In the winter of 2001 I was living alone in a studio flat and took the subway to work, to the headquarters of the insurance company where I started working after graduation. In the evening, I would go to the internet café around the corner from my building and log pnto #gaybucuresti, the chat room used at that time as the main communication channel by the gay community. I wouldn’t go on any dates at first; I was just joining in the conversation, hence being called a teaser. But in reality, at just 22, I was scared of my lack of experience with men. During the chat room searches I’d swing from trying to find the love of my life, to a one-night stand, and thus found pretexts to avoid any date. Slowly I overcame my shyness and realized I was raising false issues. I did want to meet people like me. I’d go out at night with friends and sometime after midnight I’d get a message and excuse myself, saying I had to go on a date. Any questions were blocked by my dumb, mysterious pretence of a smile. 

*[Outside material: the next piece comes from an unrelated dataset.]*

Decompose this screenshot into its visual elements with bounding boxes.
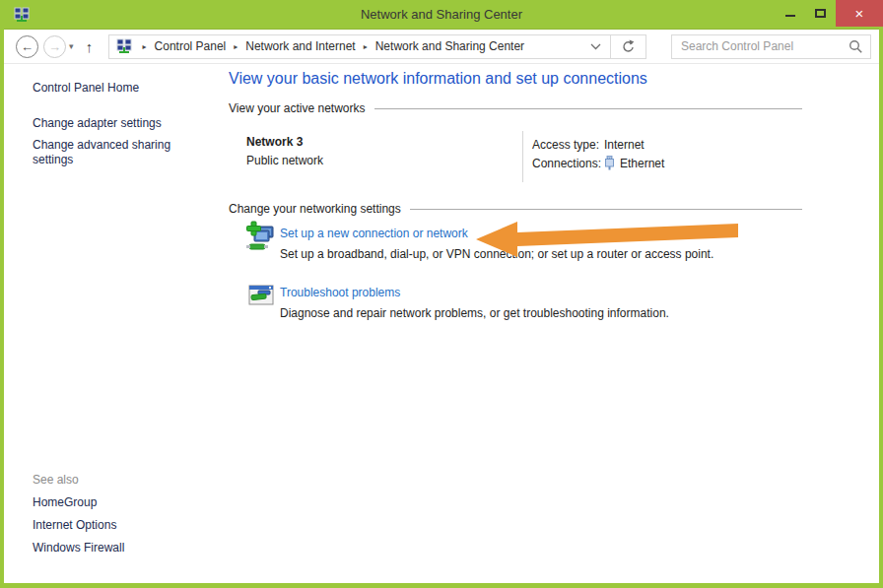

I can’t say I had friends in the gay community; perhaps a few acquaintances I saw now and then. Still, it was a step forward – now there were people who knew I was gay. In the six months since my first date the scenario repeated itself a few times: an interesting conversation in the chat room, a meeting with a guy over a coffee, then a more or less hot night together. Everything would be over, if not immediately, then within weeks. On some weekends I’d go to Queens, the only gay bar in Bucharest at the time. I told myself I was looking to hook up but what I really wanted was a friend to talk to about how I felt. I saw this as a weakness and worked even harder to convince myself that all I wanted to do was have sex with men. There was something simple in this, in taking your clothes off in front of a stranger, not caring whether you’d ever see him again. Sometimes I did it. The only thing that betrayed my nervousness was this shiver that took over my entire body. “Are you cold?” my one night-stand would ask me. “No, I’m fine. I like it.”

And it was sex I thought I was after that evening in July 2002 when I went to Queens. The scorching heat outside had mellowed and I had to get out of the house. We saw each other on the dance floor – we got closer, we started dancing to a funny song, laughing for no reason really, then we started touching, then kissing. I couldn’t take my eyes off of him, we both smiled and we didn’t even have to say anything. I did ask him his name. He was Alin and I seemed to be orbiting around him as everyone else seemed to be fading out of the picture. And he was dancing with me, kissing me, rubbing himself against my body. His eyes seemed to say a thousand words. Suddenly, this ease troubled me and I wanted to get out of the nauseating projection of the strobe globe above us. Before I went home, I gave him my number and invited him over the next day. 

When he stepped down at the bus stop, he smiled shyly. We went home and ate, talked about music, and Queens, and the gay community in Bucharest. He told me that almost everyone around him knew he was gay. I felt I was leading a double life but I didn’t want to tell him that. Some things are better hidden in the beginning; I didn’t want to scare him away. I was thinking how to go about kissing him. Was it too soon? We talked some more, we lit a cigarette. The conversation was flowing and that made me want to touch him even more. I drew closer to him and ran my fingers through his hair. I kissed him. What I felt then – that tremor, that extraordinary vibration that shook both our bodies at once – that is the most precious memory I hold in my heart.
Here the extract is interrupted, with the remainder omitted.